On August 21, 2012, a new redevelopment plan was proposed by the Grossman Development Group, named the Shoppes at Latham Circle. That latest proposal would have retained the JCPenney and Lowe's stores, with the Regal Cinema also remaining for a minimum of two years. However, Regal later decided to pull out of the mall altogether. Demolition began in March 2013. Also in March, Dick's Sporting Goods announced it would be the first tenant at the newly proposed Shoppes At Latham Circle. In April 2014, Walmart announced that they would build a new Supercenter at the new plaza to replace a discount store at the nearby Latham Farms plaza. After JCPenney closed in January 2014, a revised plan was later released by Grossman that called for the remaining portion of the mall that housed JCPenney and Regal Cinemas being replaced by more retail space.

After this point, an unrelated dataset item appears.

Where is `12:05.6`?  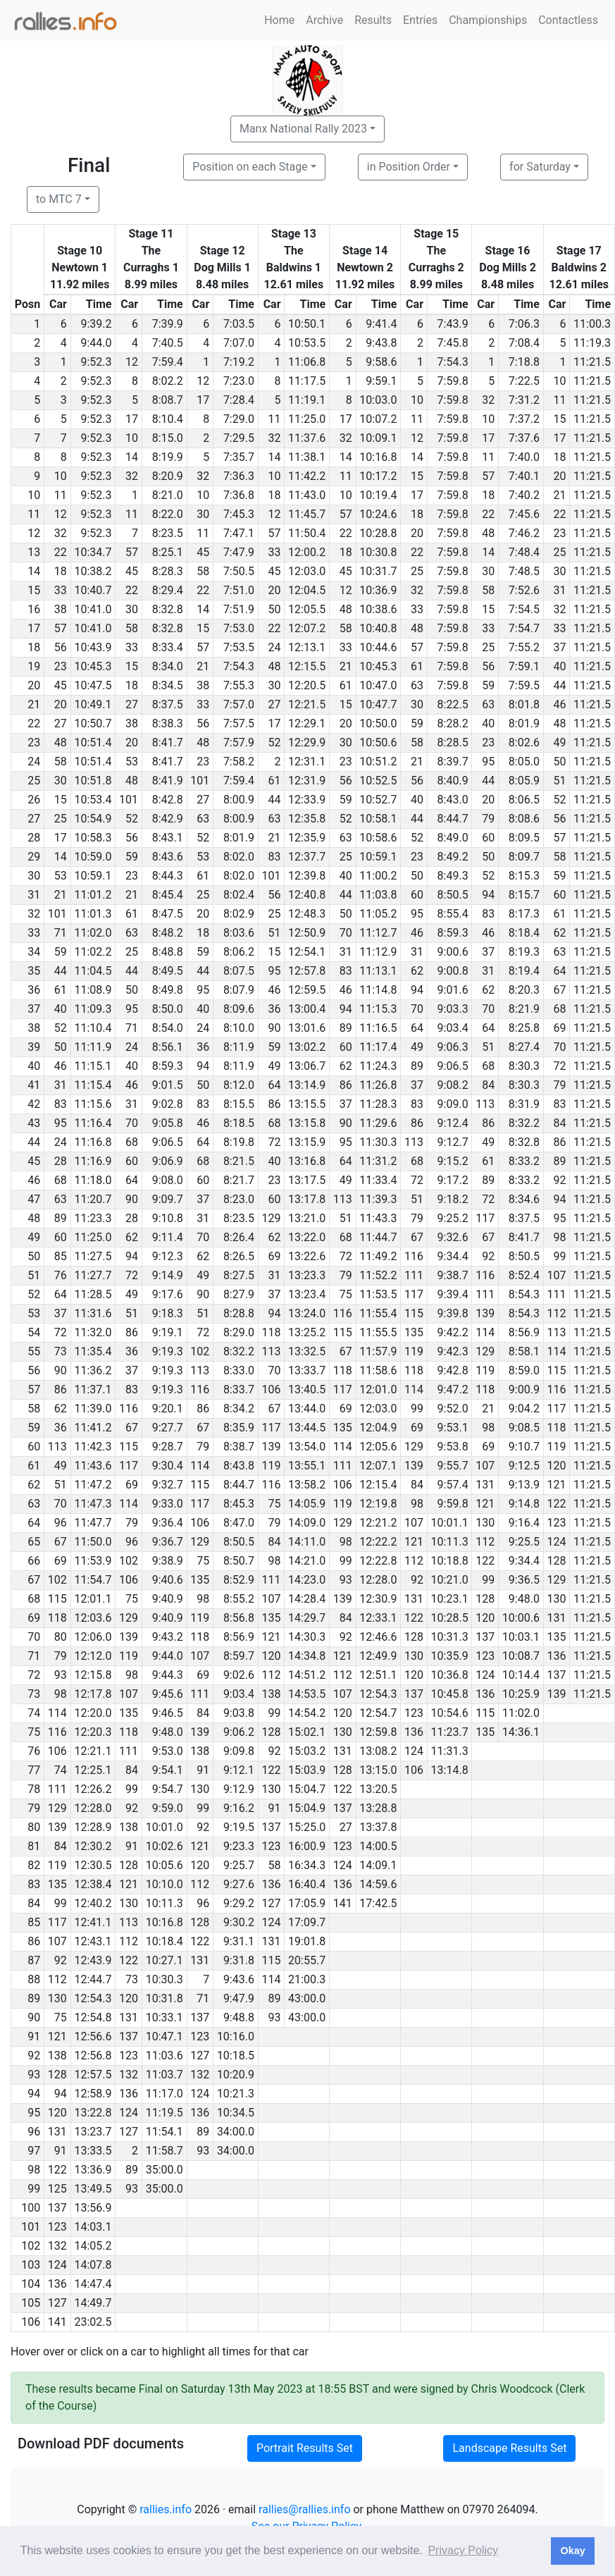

It was later announced that this portion of the mall would be demolished in August 2014. A further update to the plan now included a proposed Bob's Discount Furniture store and LA Fitness gym.

By January 4, 2014, Lowe's was the only business left open on the property.

As of July 12, 2018, the plaza now contains a Walmart Supercenter, Bob's Discount Furniture, Burlington Coat Factory (again), a Moe's, a pizza place, a T-Mobile, a Skechers Warehouse Outlet, a Mattress Firm, Orangetheory Fitness, Sport Clips, and Jersey Mike's Subs.

As of 2026, a retail property up to 45,000 square feet is approved to be constructed in the back of The Shoppes.